§ Exercise directions: A faithful copy of every entry is the goal; keep the images out of it.

§ Dataset records:
-----

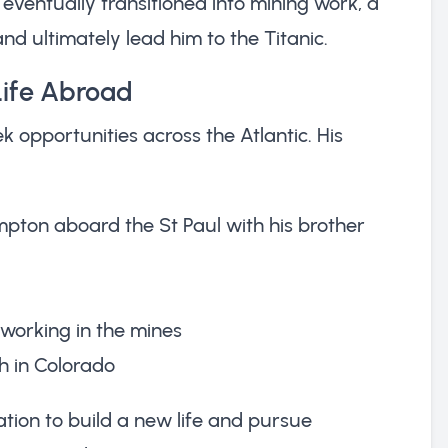
y eventually transitioned into mining work, a
nd ultimately lead him to the Titanic.
Life Abroad
k opportunities across the Atlantic. His
pton aboard the St Paul with his brother
working in the mines
h in Colorado
ion to build a new life and pursue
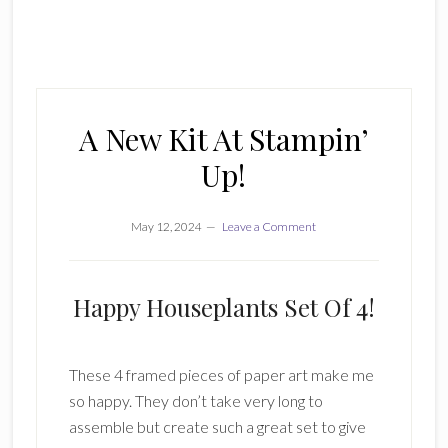
A New Kit At Stampin’
Up!
May 12, 2024
Leave a Comment
Happy Houseplants Set Of 4!
These 4 framed pieces of paper art make me
so happy. They don’t take very long to
assemble but create such a great set to give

-----

§ Problem solution:
y eventually transitioned into mining work, a
nd ultimately lead him to the Titanic.
Life Abroad
k opportunities across the Atlantic. His
pton aboard the St Paul with his brother
working in the mines
h in Colorado
ion to build a new life and pursue
A New Kit At Stampin’
Up!
May 12, 2024
Leave a Comment
Happy Houseplants Set Of 4!
These 4 framed pieces of paper art make me
so happy. They don’t take very long to
assemble but create such a great set to give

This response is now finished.